The series, a bi-weekly, salon-style event, puts established writers on stage with emerging talents from Pohl-Weary’s youth writing group, the Toronto Street Writers. The 16-date series kicks off with George Elliott Clarke on Sept. 8, followed by Mariko Tamaki (Sept. 22), Krystyn Dunnion and Anand Mahadevan (Oct. 13), and Hiromi Goto (Oct. 27).
Why did you decide to start a reading series?
I get a lot of energy out of the Toronto Street Writers, so I thought bringing their enthusiasm and desire to learn about all aspects of the literary world and authors would make for really interesting conversations on stage. They’re not afraid to ask questions like, How do you make a living? Why do you write? What does it mean to be a black man in a largely white literary community?
There’s a formality to a lot of literary readings and events. When you bring youth into the mix who are curious and dying to learn, they break down those walls that make us feel removed from the discussion.
What is the Toronto Street Writers?
Toronto Street Writers is a free weekly writing group for young adults between the ages of 16 and 29. We meet every Tuesday, from the end of October to June, at the Academy of the Impossible to try our hands at writing all different kinds of genres. We bring in professional writers and artists to teach their craft to the youth and create a mentorship situation.
How did the group get started?
It started in 2008, in Parkdale, the neighbourhood where I grew up, in response to a very violent summer. I was looking around at my younger siblings and their friends, and then seeing that some of the boys in the neighbourhood couldn’t read. It’s so hard to function in this society if you don’t have the ability to communicate.
We get 20 to 25 people a week, and at least one or two of them are new.
How did you select the authors for this series?

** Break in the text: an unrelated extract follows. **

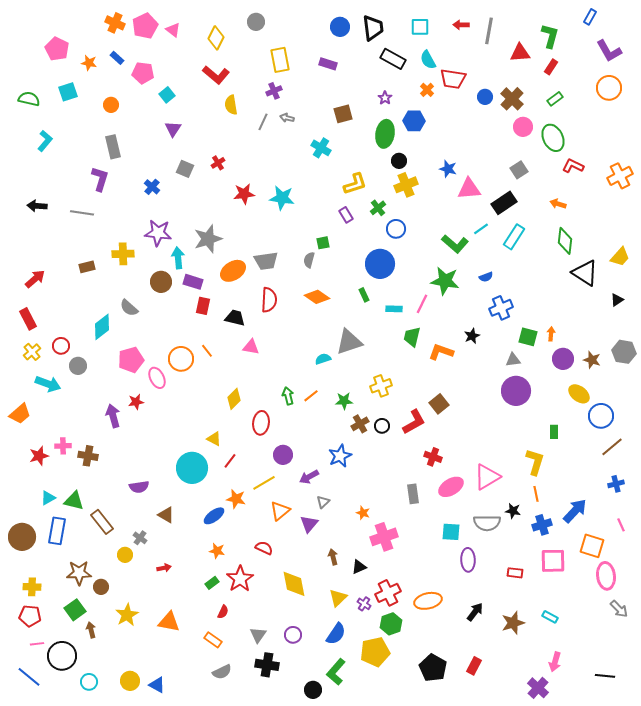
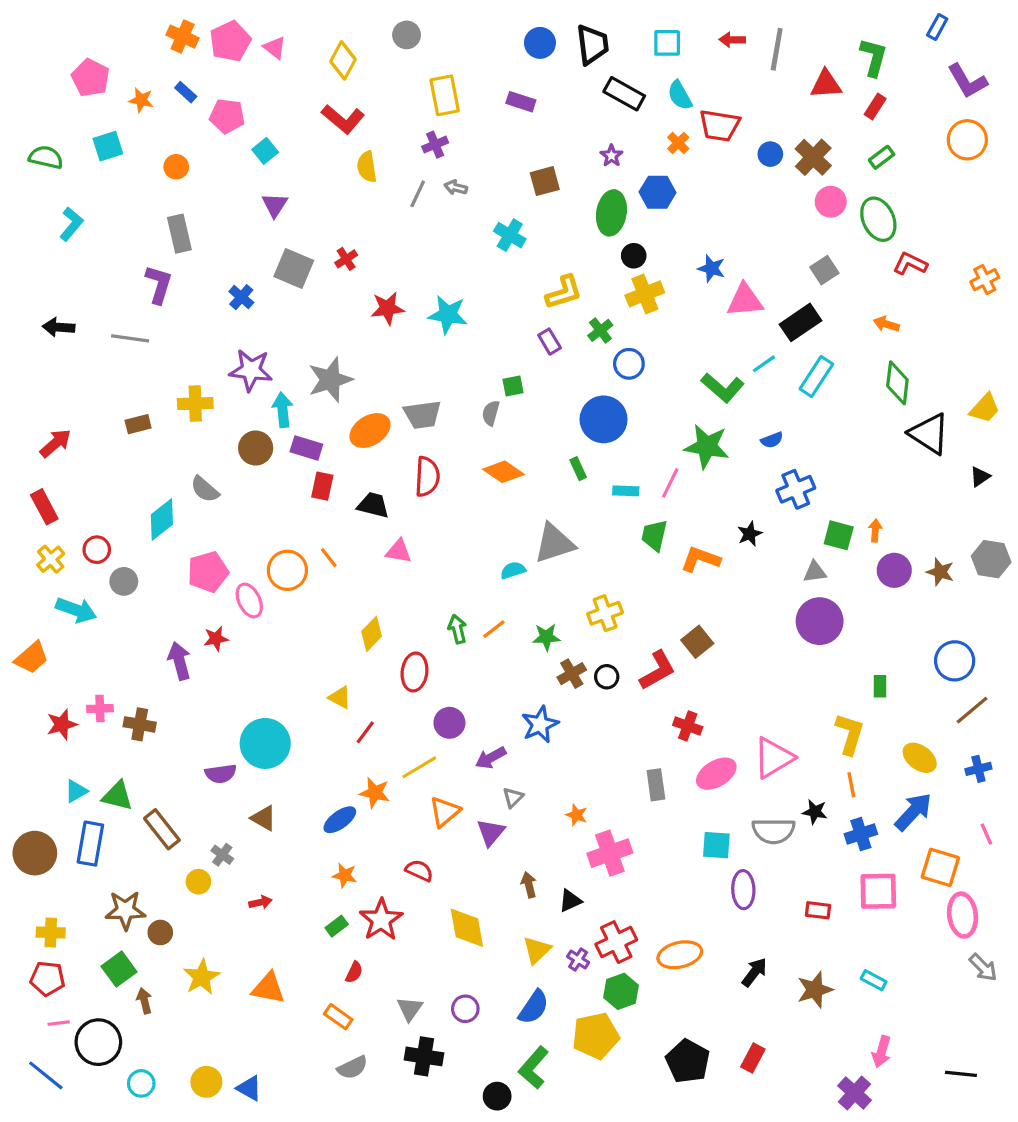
gray square: (185, 169) -> (294, 268), size x1.4
orange cross: (620, 176) -> (985, 280), size x0.7
yellow ellipse: (579, 394) -> (920, 758), moved
cyan circle: (192, 468) -> (265, 743), moved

When we applied for funding from the Ontario Arts Council and the Canada Council for the Arts, the Academy’s operations manager, Irfan Ali “ he is the driving force who made this series happen “ and I brainstormed as many different writers as we could. We wanted a range of people who work in different styles and genres, and have different cultural backgrounds and interests and come from different parts of the country.

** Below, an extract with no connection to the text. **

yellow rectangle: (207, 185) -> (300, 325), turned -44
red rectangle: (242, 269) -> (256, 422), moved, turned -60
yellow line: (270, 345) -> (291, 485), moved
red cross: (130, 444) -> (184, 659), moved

How does the series tie into Academy’s mandate?
At the Academy, we’re always looking to put the power into the audience’s hands “ people who don’t traditionally have power. In this case, we’re telling the youth, You are interviewing this established author, you have the ability to lead the conversation. You must read their work and prepare for the discussion, and you’re going up on stage with them.
It’s an opportunity for them to shine, and I think they will. In situations where they are respected and supported, they always do wonderful things.